Mais do que tematizar a líbido, as complexas relações entre homem e mulher nas sociedades contemporâneas, as Novas Cartas Portuguesas denunciavam também a situação política do País, a guerra colonial, o poder judicial e suas manhas, a condição da mulher numa sociedade conservadora e fortemente padronizada pelo homem, numa sociedade patriarcal, fechada e conservadora, a emigração (mais de 2 milhões de portugueses haviam, à época, saído do País), a falta de perspectivas para o futuro dos jovens.

Maria Teresa Horta dirigiu até aos anos 1980, a importante revista Mulheres.

Foi em Luanda, então a trabalhar no jornal ABC – Diário de Angola, que soube, através de um despacho censurado da France-Press, do «escândalo» que constituiu, na vigência caetanista do aparelho fascista, As Novas Cartas Portuguesas, esse ainda hoje esteiro libertário da Mulher, desse território do corpo feminino ungido zona livre, liberto graças a esse livro escrito a três corajosas mãos, dos anátemas inquisidores, das fogueiras regeneradoras em pátria fendida por ancestrais medos, que lhes tolheram o desejo e secaram a fonte da paixão durante séculos.
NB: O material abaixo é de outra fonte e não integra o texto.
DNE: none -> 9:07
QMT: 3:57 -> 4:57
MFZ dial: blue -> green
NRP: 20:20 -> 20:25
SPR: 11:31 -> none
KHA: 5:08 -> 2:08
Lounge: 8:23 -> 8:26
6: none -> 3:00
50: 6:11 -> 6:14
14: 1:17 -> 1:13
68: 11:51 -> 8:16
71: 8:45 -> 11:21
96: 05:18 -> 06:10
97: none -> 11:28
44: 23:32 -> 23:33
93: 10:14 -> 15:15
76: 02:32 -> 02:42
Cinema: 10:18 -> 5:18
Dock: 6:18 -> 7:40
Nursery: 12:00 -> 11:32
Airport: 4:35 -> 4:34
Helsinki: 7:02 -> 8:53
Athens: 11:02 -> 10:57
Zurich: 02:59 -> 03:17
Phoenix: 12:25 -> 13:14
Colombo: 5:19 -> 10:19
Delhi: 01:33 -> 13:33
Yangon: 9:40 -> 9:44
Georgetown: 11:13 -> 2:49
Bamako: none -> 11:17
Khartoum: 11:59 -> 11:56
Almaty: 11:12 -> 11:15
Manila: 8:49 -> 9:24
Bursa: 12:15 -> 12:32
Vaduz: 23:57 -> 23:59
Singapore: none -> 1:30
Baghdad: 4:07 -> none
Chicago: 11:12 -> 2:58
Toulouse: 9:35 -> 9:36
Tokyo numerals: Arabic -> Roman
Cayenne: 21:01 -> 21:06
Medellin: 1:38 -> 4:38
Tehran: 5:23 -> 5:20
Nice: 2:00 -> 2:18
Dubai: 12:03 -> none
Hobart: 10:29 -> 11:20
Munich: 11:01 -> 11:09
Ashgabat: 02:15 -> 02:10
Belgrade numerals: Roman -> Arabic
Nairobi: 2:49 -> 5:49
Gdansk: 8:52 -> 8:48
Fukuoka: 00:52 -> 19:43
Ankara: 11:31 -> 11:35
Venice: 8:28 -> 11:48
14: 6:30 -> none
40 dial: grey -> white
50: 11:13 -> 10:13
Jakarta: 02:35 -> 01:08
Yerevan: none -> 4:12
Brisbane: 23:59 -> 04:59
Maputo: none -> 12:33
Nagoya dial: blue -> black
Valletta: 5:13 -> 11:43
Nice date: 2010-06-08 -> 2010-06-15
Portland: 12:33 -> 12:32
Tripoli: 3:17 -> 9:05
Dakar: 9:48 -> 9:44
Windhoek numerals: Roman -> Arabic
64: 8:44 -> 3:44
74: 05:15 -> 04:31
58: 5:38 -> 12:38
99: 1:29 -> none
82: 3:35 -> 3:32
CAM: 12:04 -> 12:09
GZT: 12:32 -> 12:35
Em 1984, Maria Teresa Horta publicou esse belíssimo, perturbador romance que é EMA. Uma vez mais, a autora percorre, nesse livro, o universo trágico das mulheres, os seus silêncios, os temores, o nojo, a revolta, o ódio e a insubmissão; a mulher envolvida nesse confronto desigual com a carga hereditária, cultural, idiossincrática, que alguns homens transportam, quase inconscientemente, para as relações com as companheiras.

A voz serena, límpida, mesmo quando o estupor das noites insanas a invade, a narrativa poética de Teresa Horta a estabelecer de forma exemplar, nos tempos, na distensão sintática, na componente lírica da fala, esse território de monólogos que são gritos lancinantes, de emoções desesperadas, das loucas, das bruxas; mulheres frágeis, desesperadas, em busca de um corpo que só se dá quando sobre ele recai, de forma violenta, o desejo de posse e de ultraje; da sexualidade maculada.

Mulheres, as mulheres de Maria Teresa Horta, no vórtice de um vulcão que as suas narrativas nos devolvem em forma de arrepio, de medos, de purga: passagem de um tempo velho em busca de um tempo compartilhado e justo. Como, de resto, foi sempre o território literário da autora de Ambas as Mãos sobre o Corpo. Uma mulher que sempre se sentiu ferida/ ferida com tua arma/ na raiva de te querer tanto. Entre o amor, o direito ao corpo e ao prazer e a luta pela Liberdade da Mulher, pela sua emancipação, pela igualdade de direitos, deveres e cidadania. De ser gente de corpo inteiro.

Que a continuemos a ler, a resgatar o seu verbo belo e incisivo, que nos desperta para o novo, o raro, o determinante grito libertário que nos torna mais sábios e mais humanos.